Although WFH has enabled us to choose more flexible working hours, many of us opt for being accessible 24/7 instead, which is wreaking havoc on our ability to sleep.
We all recognise how rubbish we feel after a particularly late or sleepless night: it’s impossible to concentrate, emotions are high, and tears are almost inevitable. If you’re still working from home, the sight of your unmade bed makes the afternoon slump even more agonising.
And that’s just the immediate effects. Chronic lack of shut-eye has been shown to increase your risk of diseases like diabetes and Alzheimer’s, among a roster of psychological problems. But the problem appears to be much more complicated than we originally thought. We’re not just sleep deprived – we’re dream deprived.
Thanks to an influx of eye-opening research, it appears that dreams aren’t just mere fantasy: they’re critical components to our overall health. According to the findings, it all comes down to the separate stages in the cycles of sleep. In each 90 – 120 minute cycle, there are non-REM (non-rapid eye movement) stages, when the muscles relax and breathing gets deeper. Next is the REM (rapid eye movement) stage, which occurs towards end of the sleep cycle – and this is what dreams are made of.
During REM sleep, the eyes start to move beneath the lids, the muscles become paralysed and the brainwaves change frequency. The duration of each REM stage increases during every sleep cycle (so, if you sleep through four cycles in one night, you’ll enjoy the longest period of REM sleep during the final cycle).

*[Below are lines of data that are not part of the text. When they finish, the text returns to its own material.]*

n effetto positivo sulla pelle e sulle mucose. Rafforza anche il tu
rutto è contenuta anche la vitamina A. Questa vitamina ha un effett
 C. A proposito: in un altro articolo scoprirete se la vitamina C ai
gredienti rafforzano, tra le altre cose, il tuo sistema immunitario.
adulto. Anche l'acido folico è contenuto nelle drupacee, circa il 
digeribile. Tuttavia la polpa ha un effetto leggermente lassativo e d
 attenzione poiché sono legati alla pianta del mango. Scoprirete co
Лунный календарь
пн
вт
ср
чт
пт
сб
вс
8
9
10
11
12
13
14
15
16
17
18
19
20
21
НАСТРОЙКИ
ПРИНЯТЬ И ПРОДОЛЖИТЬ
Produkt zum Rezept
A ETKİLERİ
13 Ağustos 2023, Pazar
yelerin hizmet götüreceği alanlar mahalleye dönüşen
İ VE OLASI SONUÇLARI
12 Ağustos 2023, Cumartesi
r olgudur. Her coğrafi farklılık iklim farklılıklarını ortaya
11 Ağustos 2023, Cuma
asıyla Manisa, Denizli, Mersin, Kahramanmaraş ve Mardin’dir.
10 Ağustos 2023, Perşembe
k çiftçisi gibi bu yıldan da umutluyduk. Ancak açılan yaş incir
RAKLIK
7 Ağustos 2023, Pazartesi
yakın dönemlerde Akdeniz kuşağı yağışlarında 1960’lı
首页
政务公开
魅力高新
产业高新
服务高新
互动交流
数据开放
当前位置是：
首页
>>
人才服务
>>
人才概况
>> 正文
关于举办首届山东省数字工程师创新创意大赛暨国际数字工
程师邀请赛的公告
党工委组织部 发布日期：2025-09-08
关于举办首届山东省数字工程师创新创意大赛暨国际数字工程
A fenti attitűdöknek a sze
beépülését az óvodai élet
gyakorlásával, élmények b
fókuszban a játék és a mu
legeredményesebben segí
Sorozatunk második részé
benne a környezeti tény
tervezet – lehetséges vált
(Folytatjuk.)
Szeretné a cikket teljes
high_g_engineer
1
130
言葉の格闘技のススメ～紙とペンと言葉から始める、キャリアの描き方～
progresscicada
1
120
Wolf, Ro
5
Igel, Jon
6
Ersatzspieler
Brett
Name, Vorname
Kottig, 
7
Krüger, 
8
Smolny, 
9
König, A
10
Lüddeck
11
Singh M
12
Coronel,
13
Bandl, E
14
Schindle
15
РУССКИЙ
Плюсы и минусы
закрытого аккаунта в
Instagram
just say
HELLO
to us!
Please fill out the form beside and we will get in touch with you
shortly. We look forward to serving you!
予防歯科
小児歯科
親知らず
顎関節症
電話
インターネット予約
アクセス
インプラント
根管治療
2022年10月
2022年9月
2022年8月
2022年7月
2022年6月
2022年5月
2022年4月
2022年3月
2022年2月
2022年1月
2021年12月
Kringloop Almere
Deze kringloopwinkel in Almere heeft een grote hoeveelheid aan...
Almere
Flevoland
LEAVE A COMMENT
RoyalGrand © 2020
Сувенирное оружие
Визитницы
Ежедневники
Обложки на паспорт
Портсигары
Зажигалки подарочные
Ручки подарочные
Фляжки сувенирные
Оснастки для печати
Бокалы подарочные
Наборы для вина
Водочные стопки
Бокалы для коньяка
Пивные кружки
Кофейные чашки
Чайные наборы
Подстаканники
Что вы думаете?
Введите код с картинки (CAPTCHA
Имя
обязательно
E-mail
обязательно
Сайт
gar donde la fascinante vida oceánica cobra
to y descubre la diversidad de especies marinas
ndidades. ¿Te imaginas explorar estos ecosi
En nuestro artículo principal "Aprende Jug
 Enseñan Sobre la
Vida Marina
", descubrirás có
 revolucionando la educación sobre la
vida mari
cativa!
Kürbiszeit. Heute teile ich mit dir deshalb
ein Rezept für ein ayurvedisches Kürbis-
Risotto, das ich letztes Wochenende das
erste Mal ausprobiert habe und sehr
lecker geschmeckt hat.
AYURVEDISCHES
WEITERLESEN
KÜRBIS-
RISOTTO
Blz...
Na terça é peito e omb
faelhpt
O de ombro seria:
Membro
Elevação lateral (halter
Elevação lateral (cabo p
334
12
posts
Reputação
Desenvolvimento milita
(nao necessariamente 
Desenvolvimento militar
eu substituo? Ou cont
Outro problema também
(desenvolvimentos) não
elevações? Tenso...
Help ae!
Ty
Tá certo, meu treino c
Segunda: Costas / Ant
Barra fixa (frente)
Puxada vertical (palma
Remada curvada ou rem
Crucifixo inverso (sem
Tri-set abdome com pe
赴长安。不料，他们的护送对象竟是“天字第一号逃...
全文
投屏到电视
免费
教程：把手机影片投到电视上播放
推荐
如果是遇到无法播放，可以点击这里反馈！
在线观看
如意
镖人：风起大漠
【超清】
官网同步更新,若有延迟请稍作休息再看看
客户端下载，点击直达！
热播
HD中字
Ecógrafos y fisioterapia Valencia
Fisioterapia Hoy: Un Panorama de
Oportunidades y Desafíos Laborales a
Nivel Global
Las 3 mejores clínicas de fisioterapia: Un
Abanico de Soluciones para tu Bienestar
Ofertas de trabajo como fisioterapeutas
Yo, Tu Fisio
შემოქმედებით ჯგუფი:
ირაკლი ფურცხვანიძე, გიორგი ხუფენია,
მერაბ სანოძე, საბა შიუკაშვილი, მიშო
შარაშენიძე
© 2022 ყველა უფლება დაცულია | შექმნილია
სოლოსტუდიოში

The dreams we have while in this stage are the crazy, vivid, fantastical dreams where everything and nothing makes sense. While they are always a little random, they’re more often than not rooted in reality, revisiting past events and involving people we have recently encountered.
A recent study by McGill University in Montreal has shown that these REM dreams are crucial to forming memories. Another study by the University of California shows a link between REM sleep and increased creativity, as well as being crucial for processing traumatic events.